Begin with the line below holding "Gerbang Sekolah Dibuka" and go on through the line holding "Североамериканский авиационный P-51", duplicating each line exactly and leaving out pictures.
——————————
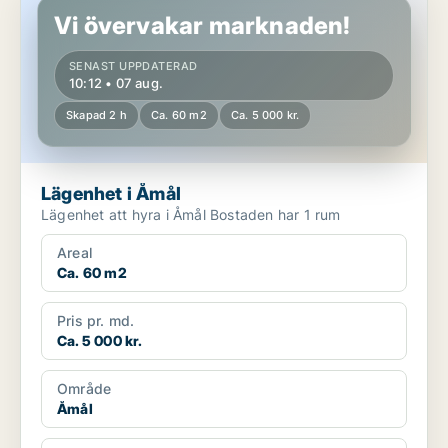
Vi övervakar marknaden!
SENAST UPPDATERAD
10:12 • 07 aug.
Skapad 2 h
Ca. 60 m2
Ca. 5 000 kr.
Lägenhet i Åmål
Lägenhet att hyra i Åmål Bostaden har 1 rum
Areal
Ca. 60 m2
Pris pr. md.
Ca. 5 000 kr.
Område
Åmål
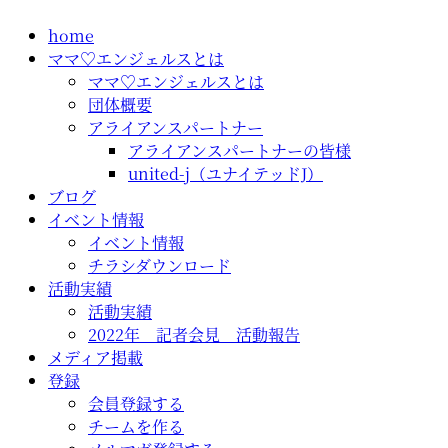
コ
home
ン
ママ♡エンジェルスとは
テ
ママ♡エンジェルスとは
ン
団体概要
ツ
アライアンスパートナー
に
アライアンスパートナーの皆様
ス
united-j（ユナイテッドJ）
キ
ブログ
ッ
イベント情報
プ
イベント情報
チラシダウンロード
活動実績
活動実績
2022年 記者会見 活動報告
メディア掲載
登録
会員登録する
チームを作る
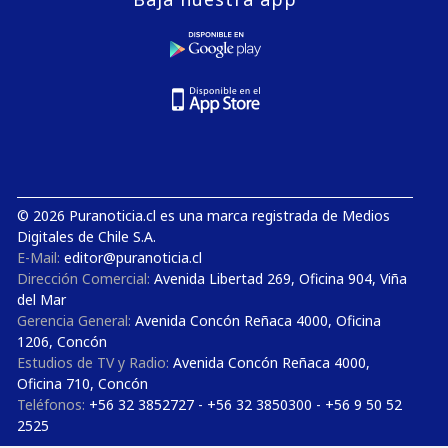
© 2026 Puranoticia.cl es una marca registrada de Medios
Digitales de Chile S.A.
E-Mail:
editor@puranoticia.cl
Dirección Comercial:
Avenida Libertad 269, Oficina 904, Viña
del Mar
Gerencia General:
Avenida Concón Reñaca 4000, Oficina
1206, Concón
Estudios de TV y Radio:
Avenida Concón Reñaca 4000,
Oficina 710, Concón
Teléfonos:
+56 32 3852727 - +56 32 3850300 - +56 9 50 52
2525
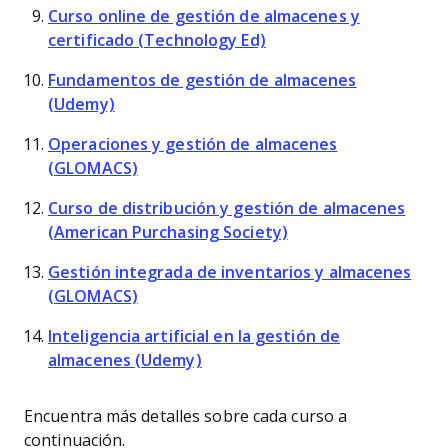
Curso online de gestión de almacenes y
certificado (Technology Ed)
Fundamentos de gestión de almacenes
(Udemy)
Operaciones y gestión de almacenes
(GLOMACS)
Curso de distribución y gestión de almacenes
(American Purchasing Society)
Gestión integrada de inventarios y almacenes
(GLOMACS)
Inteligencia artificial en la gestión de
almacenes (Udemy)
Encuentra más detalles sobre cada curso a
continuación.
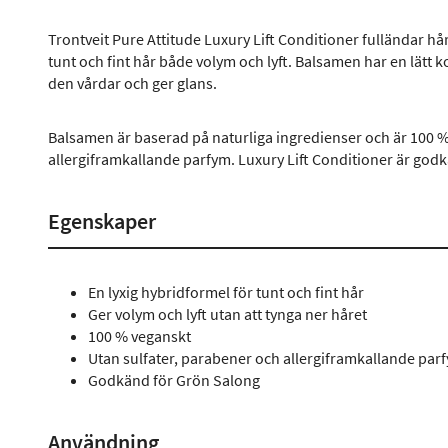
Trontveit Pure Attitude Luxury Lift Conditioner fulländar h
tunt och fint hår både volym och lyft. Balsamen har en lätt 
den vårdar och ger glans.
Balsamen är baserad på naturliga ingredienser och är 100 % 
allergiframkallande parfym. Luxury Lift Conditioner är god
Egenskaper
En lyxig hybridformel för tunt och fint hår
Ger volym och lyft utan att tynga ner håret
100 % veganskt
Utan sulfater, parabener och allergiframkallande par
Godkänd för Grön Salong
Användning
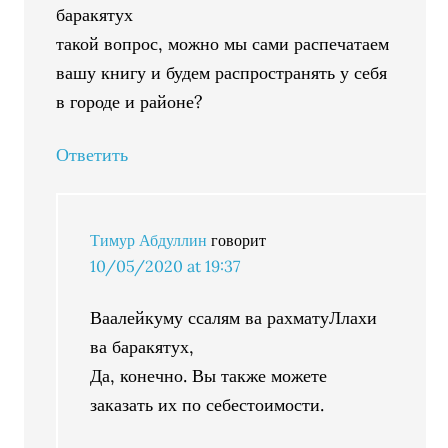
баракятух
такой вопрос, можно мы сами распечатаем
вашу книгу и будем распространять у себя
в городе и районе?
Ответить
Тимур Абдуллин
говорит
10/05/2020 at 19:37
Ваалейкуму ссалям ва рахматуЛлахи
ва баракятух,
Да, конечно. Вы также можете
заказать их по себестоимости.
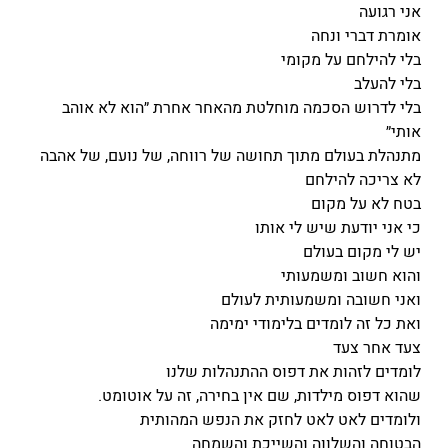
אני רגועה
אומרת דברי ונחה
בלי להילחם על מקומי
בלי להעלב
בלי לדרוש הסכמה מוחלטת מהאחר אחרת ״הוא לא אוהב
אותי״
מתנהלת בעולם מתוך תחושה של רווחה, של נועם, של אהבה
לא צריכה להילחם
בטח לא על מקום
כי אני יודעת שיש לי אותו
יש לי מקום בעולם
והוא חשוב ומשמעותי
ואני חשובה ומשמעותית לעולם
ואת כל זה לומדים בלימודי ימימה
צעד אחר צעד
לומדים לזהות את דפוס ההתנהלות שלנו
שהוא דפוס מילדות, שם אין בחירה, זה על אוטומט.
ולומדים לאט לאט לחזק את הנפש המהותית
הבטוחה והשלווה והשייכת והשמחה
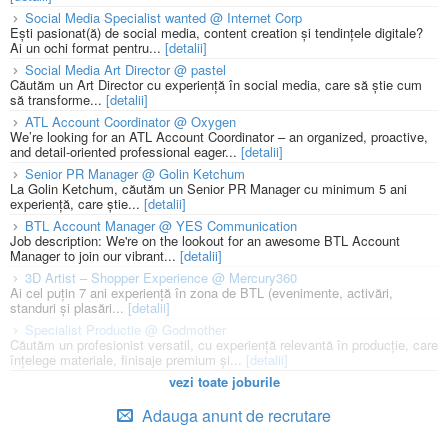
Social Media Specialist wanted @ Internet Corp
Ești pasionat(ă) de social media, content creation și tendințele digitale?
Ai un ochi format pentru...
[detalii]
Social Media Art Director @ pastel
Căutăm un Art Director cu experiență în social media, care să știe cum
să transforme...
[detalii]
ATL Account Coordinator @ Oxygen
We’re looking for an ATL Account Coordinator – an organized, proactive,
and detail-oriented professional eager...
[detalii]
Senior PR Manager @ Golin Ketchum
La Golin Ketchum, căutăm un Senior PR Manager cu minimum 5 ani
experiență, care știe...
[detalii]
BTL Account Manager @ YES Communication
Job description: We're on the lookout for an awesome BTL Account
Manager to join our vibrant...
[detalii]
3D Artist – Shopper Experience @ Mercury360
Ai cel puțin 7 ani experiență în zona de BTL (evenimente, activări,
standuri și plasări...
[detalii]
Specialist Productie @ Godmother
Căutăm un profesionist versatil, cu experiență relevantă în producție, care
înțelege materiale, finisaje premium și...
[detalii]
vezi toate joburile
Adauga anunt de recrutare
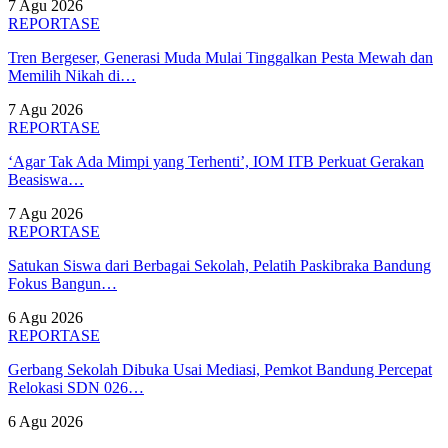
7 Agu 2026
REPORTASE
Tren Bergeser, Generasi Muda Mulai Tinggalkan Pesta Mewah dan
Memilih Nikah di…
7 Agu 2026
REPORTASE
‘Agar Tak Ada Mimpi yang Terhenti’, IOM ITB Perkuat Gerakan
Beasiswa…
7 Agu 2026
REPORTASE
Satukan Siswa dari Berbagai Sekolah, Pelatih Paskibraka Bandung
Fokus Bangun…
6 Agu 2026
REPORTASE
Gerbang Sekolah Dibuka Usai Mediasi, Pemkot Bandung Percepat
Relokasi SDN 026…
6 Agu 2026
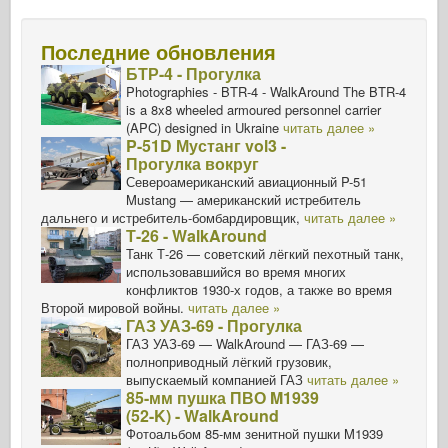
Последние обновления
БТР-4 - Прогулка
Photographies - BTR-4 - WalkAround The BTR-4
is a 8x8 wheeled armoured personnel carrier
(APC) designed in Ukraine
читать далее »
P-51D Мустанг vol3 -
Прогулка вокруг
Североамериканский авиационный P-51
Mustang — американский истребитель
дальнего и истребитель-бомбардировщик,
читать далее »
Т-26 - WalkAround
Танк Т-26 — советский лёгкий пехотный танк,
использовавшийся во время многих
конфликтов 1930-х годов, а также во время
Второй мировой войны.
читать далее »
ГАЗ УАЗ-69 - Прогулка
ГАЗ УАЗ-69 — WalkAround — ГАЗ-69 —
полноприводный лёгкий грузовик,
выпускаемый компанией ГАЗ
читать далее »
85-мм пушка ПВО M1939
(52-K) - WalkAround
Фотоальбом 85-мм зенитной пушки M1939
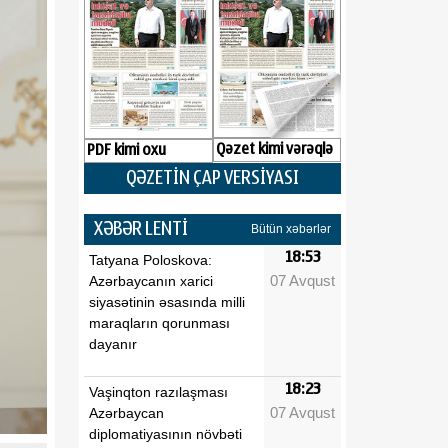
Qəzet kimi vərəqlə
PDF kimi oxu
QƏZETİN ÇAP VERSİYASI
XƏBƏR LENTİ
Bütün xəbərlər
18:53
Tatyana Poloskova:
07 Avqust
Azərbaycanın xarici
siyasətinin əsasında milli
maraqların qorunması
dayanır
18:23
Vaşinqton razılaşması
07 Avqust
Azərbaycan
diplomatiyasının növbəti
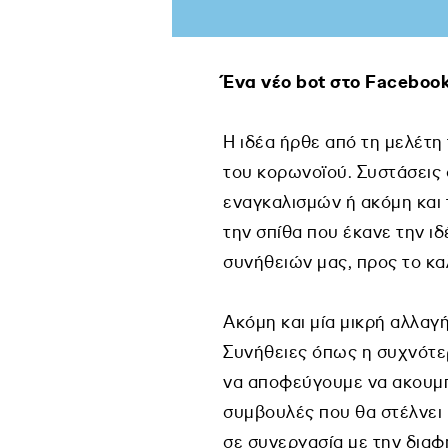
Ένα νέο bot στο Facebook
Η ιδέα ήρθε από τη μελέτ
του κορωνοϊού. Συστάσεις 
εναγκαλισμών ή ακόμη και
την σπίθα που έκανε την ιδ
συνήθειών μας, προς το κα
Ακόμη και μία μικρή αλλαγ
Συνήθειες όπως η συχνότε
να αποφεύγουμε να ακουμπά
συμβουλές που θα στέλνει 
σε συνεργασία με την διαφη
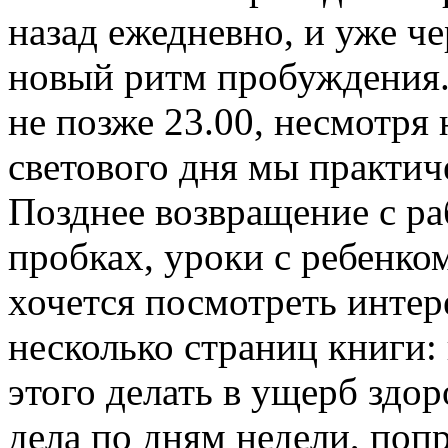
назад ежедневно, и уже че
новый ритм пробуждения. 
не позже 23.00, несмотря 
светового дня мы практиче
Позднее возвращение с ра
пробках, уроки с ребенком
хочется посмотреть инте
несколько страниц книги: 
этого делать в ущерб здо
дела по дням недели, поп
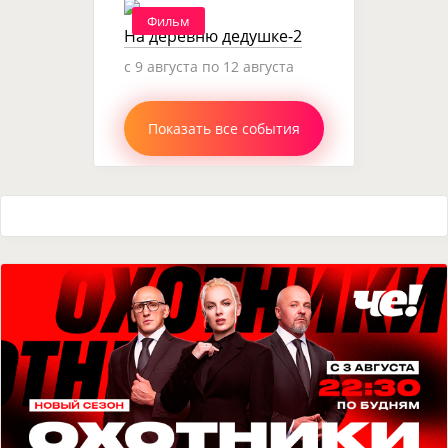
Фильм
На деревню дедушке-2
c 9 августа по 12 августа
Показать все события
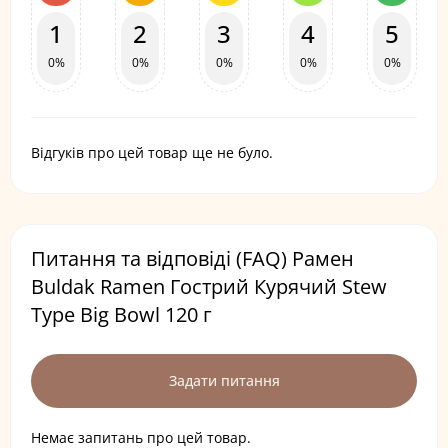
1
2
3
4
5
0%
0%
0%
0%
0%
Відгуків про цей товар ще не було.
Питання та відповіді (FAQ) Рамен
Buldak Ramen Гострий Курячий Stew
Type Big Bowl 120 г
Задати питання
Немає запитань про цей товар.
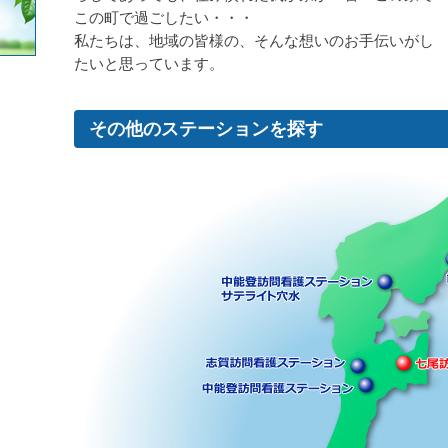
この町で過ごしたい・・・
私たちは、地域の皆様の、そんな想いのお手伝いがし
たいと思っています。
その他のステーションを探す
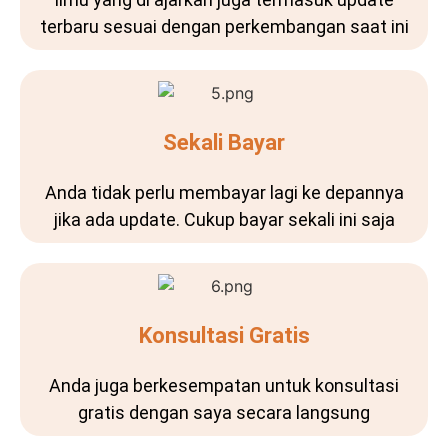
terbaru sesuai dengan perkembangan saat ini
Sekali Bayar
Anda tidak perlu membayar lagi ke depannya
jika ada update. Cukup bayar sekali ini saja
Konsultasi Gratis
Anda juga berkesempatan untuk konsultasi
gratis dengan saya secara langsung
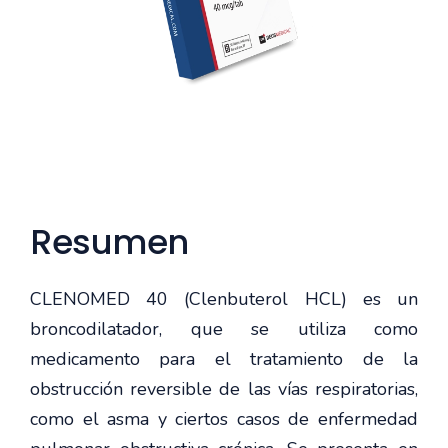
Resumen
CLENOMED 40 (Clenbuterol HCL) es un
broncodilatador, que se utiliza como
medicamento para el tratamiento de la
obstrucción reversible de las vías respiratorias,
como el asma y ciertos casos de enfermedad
——————————
Exercise answer:
Gerbang Sekolah Dibuka Usai Mediasi, Pemkot Bandung Percepat
Relokasi SDN 026…
6 Agu 2026
Последние обновления
БТР-4 - Прогулка
Photographies - BTR-4 - WalkAround The BTR-4
is a 8x8 wheeled armoured personnel carrier
(APC) designed in Ukraine
читать далее »
P-51D Мустанг vol3 -
Прогулка вокруг
Североамериканский авиационный P-51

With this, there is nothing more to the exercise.